Declan has been scared of deep open water for ages: Ever since an ill-advised joke about sharks from a guide on the Barrier Reef left him quivering. It’s since matured into a general phobia, and one of our aims has been to get him over it. We successfully snorkelled briefly in Sydney a few weeks ago, so hoped he might be OK. He had a rocky start and spent the first half-hour firmly gripping my hand. But after a while he relaxed enough to swim by himself and to agree at the end that he’d enjoyed himself.

The boys retreated to do some homework, we had no choice but to bring it with us, while Jennifer and I sat about and did, well, nothing. Then a slow lunch by the water and some more sitting about. Declan and I played chess on a bet. He won and got to push me into the pool fully clothed, much to his delight.

Declan kayaking.
Declan kayaking.

When the heat of the day had dropped off a bit we went out kayaking. We’re on a largely enclosed bay so the water is very calm and we could see coral and fishes beneath us, when we took time out from the kids general splashing.

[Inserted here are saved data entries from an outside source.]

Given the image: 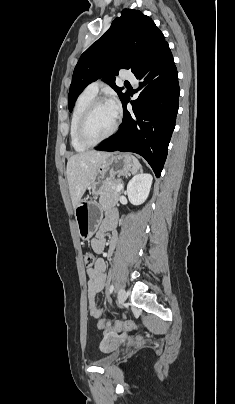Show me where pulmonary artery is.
Masks as SVG:
<instances>
[{
	"label": "pulmonary artery",
	"instance_id": "pulmonary-artery-1",
	"mask_svg": "<svg viewBox=\"0 0 235 404\" xmlns=\"http://www.w3.org/2000/svg\"><path fill=\"white\" fill-rule=\"evenodd\" d=\"M120 77L122 79L130 81L133 84L137 83V81H136V79L134 77V74L130 70H124L121 73ZM101 86H102V83L100 81H95V82H92L91 84H89L86 87L85 91L92 94V95H97V93L99 92V89L101 88Z\"/></svg>",
	"mask_w": 235,
	"mask_h": 404
}]
</instances>
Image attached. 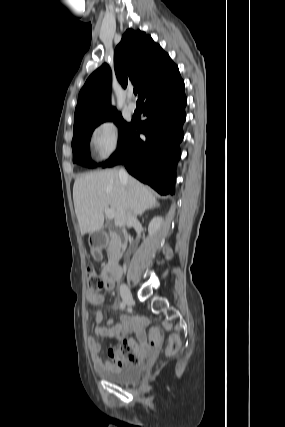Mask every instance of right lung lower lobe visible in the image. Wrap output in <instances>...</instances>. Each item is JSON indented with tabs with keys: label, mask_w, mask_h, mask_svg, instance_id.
Masks as SVG:
<instances>
[{
	"label": "right lung lower lobe",
	"mask_w": 285,
	"mask_h": 427,
	"mask_svg": "<svg viewBox=\"0 0 285 427\" xmlns=\"http://www.w3.org/2000/svg\"><path fill=\"white\" fill-rule=\"evenodd\" d=\"M178 67L152 82L142 93L145 115L133 117L131 127L115 153L103 164H124L127 171L163 195L175 193L182 125L187 99ZM140 133L145 138H140Z\"/></svg>",
	"instance_id": "1"
}]
</instances>
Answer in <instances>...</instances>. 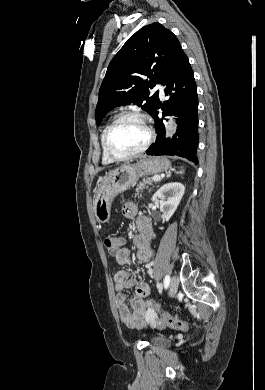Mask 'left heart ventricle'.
I'll return each mask as SVG.
<instances>
[{
	"instance_id": "left-heart-ventricle-1",
	"label": "left heart ventricle",
	"mask_w": 265,
	"mask_h": 390,
	"mask_svg": "<svg viewBox=\"0 0 265 390\" xmlns=\"http://www.w3.org/2000/svg\"><path fill=\"white\" fill-rule=\"evenodd\" d=\"M147 139L145 126L136 119L122 120L110 135V147L118 155L132 153L143 146Z\"/></svg>"
}]
</instances>
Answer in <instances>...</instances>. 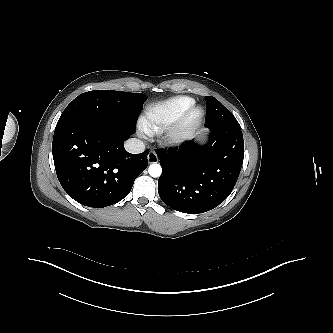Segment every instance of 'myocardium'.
<instances>
[{
	"mask_svg": "<svg viewBox=\"0 0 333 333\" xmlns=\"http://www.w3.org/2000/svg\"><path fill=\"white\" fill-rule=\"evenodd\" d=\"M204 118V108L196 104L191 105L167 132L164 138L165 143L170 146L184 143L199 128Z\"/></svg>",
	"mask_w": 333,
	"mask_h": 333,
	"instance_id": "obj_1",
	"label": "myocardium"
}]
</instances>
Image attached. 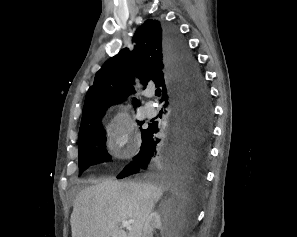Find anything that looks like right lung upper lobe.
<instances>
[{"label": "right lung upper lobe", "instance_id": "cb5924a9", "mask_svg": "<svg viewBox=\"0 0 297 237\" xmlns=\"http://www.w3.org/2000/svg\"><path fill=\"white\" fill-rule=\"evenodd\" d=\"M163 26L164 23L157 20H146L133 37L134 50L130 52L124 48L96 73L85 98L79 133L101 121L111 104L124 101L133 92L135 76L143 85L154 81L156 86L162 87V99L167 96L172 81L165 55ZM133 102L135 107L140 104L136 98Z\"/></svg>", "mask_w": 297, "mask_h": 237}]
</instances>
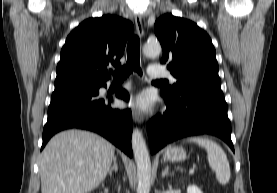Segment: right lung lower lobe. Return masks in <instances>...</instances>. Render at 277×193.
<instances>
[{
  "label": "right lung lower lobe",
  "mask_w": 277,
  "mask_h": 193,
  "mask_svg": "<svg viewBox=\"0 0 277 193\" xmlns=\"http://www.w3.org/2000/svg\"><path fill=\"white\" fill-rule=\"evenodd\" d=\"M106 87V85H103ZM99 87L55 90L48 108V119L43 130V144L57 132L80 128L96 132L132 157V115L129 109L117 110L109 106L111 99L99 96ZM129 99L126 90L116 93Z\"/></svg>",
  "instance_id": "1"
}]
</instances>
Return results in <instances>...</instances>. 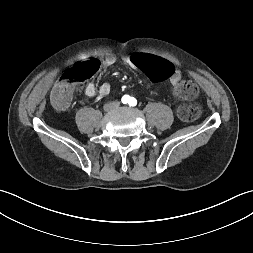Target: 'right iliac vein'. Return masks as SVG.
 I'll use <instances>...</instances> for the list:
<instances>
[{
    "mask_svg": "<svg viewBox=\"0 0 253 253\" xmlns=\"http://www.w3.org/2000/svg\"><path fill=\"white\" fill-rule=\"evenodd\" d=\"M114 108V105L113 104H109L105 107L106 110H111Z\"/></svg>",
    "mask_w": 253,
    "mask_h": 253,
    "instance_id": "63e3f726",
    "label": "right iliac vein"
}]
</instances>
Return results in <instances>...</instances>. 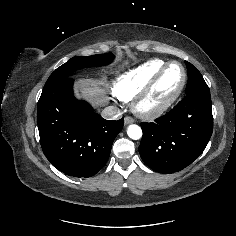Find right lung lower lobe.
<instances>
[{
  "label": "right lung lower lobe",
  "mask_w": 236,
  "mask_h": 236,
  "mask_svg": "<svg viewBox=\"0 0 236 236\" xmlns=\"http://www.w3.org/2000/svg\"><path fill=\"white\" fill-rule=\"evenodd\" d=\"M70 77L45 86L38 101L40 143L47 159L63 173L91 177L106 164L123 118L105 120L76 100Z\"/></svg>",
  "instance_id": "right-lung-lower-lobe-1"
}]
</instances>
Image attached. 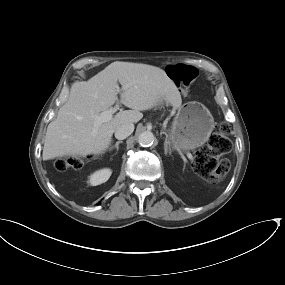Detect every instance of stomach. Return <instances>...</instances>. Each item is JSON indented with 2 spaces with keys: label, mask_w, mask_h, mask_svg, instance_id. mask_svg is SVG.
Wrapping results in <instances>:
<instances>
[{
  "label": "stomach",
  "mask_w": 285,
  "mask_h": 285,
  "mask_svg": "<svg viewBox=\"0 0 285 285\" xmlns=\"http://www.w3.org/2000/svg\"><path fill=\"white\" fill-rule=\"evenodd\" d=\"M213 128L210 111L200 103L188 102L178 109L166 140L174 149L192 150L208 141Z\"/></svg>",
  "instance_id": "1"
}]
</instances>
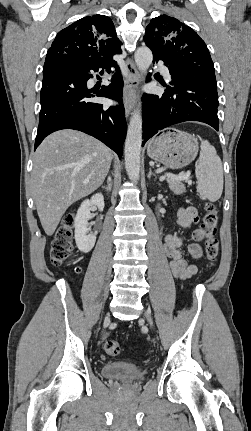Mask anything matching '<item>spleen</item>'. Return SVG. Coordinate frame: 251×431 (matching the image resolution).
Masks as SVG:
<instances>
[{"label": "spleen", "instance_id": "obj_1", "mask_svg": "<svg viewBox=\"0 0 251 431\" xmlns=\"http://www.w3.org/2000/svg\"><path fill=\"white\" fill-rule=\"evenodd\" d=\"M195 173L199 196L212 202L217 201L223 191V168L216 149L208 141H201Z\"/></svg>", "mask_w": 251, "mask_h": 431}]
</instances>
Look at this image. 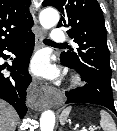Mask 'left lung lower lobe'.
Here are the masks:
<instances>
[{"label":"left lung lower lobe","instance_id":"1","mask_svg":"<svg viewBox=\"0 0 117 131\" xmlns=\"http://www.w3.org/2000/svg\"><path fill=\"white\" fill-rule=\"evenodd\" d=\"M63 65L72 68L66 64ZM75 70H77L81 74L82 80L86 82V85L84 87L77 88L75 90L66 91L65 92L67 97L66 104L84 103V102L97 104L110 109L117 116V112L114 107L111 88L93 81L78 69Z\"/></svg>","mask_w":117,"mask_h":131}]
</instances>
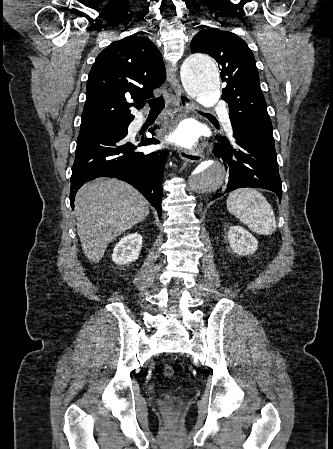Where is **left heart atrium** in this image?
<instances>
[{
    "label": "left heart atrium",
    "instance_id": "39dd6f15",
    "mask_svg": "<svg viewBox=\"0 0 333 449\" xmlns=\"http://www.w3.org/2000/svg\"><path fill=\"white\" fill-rule=\"evenodd\" d=\"M170 139L180 146L189 148L196 142V133L192 126L183 124L175 130Z\"/></svg>",
    "mask_w": 333,
    "mask_h": 449
}]
</instances>
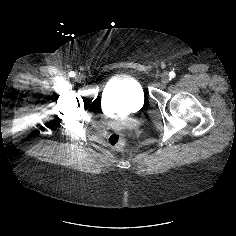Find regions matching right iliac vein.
Masks as SVG:
<instances>
[{
    "instance_id": "63e3f726",
    "label": "right iliac vein",
    "mask_w": 236,
    "mask_h": 236,
    "mask_svg": "<svg viewBox=\"0 0 236 236\" xmlns=\"http://www.w3.org/2000/svg\"><path fill=\"white\" fill-rule=\"evenodd\" d=\"M76 80L78 81V82H83L84 81V78H83V76L82 75H77L76 76Z\"/></svg>"
}]
</instances>
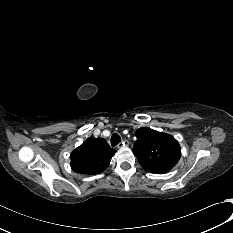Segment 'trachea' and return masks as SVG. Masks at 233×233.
<instances>
[{
  "label": "trachea",
  "instance_id": "trachea-1",
  "mask_svg": "<svg viewBox=\"0 0 233 233\" xmlns=\"http://www.w3.org/2000/svg\"><path fill=\"white\" fill-rule=\"evenodd\" d=\"M120 142H121L120 136L117 133H114L111 137V146L115 147Z\"/></svg>",
  "mask_w": 233,
  "mask_h": 233
}]
</instances>
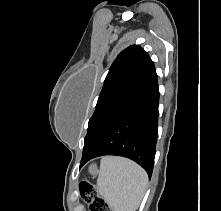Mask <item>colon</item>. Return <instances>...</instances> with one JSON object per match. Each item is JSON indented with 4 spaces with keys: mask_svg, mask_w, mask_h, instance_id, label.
Wrapping results in <instances>:
<instances>
[{
    "mask_svg": "<svg viewBox=\"0 0 221 211\" xmlns=\"http://www.w3.org/2000/svg\"><path fill=\"white\" fill-rule=\"evenodd\" d=\"M79 190L82 198L88 204L89 211H111L109 204L99 194L94 185L88 182H81Z\"/></svg>",
    "mask_w": 221,
    "mask_h": 211,
    "instance_id": "5ec220e1",
    "label": "colon"
}]
</instances>
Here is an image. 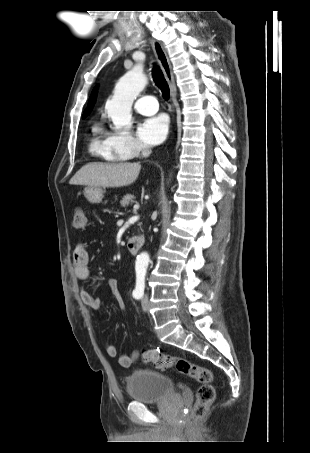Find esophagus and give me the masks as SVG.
Returning <instances> with one entry per match:
<instances>
[{
    "label": "esophagus",
    "mask_w": 310,
    "mask_h": 453,
    "mask_svg": "<svg viewBox=\"0 0 310 453\" xmlns=\"http://www.w3.org/2000/svg\"><path fill=\"white\" fill-rule=\"evenodd\" d=\"M150 42L170 87V95L173 100L176 96V85L171 63L161 43L153 39H151Z\"/></svg>",
    "instance_id": "34e87169"
}]
</instances>
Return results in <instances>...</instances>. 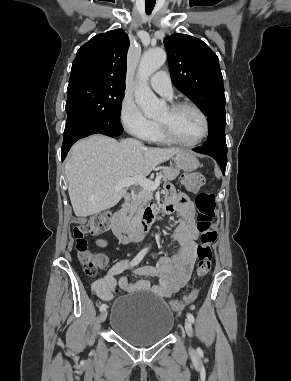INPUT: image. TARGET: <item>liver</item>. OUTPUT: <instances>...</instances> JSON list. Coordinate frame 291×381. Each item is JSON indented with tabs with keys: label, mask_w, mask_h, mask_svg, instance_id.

To cap off a lazy day we had a swim in the pool, played backgammon for a while, and then had dinner on the jetty. The jetty pokes out, in the way jetties do, into the bay and the staff set up our table down the end of it. So we got to have dinner all by ourselves, under the starry sky, while a lovely sea-breeze kept us cool.

We were pretty happy to contemplate that a year ago we had had dinner under the open skies in the Northern Territory; and a year before that had gazed at the stars from a mountain-top Ryokan in the wilds of Japan; and a year before that had had dinner on a kayak on the Yarra River in Melbourne; and in 2012 it was sitting on another jetty on Lord Howe Island and again watching the stars wheel above us. That’s a pretty good run of April stars.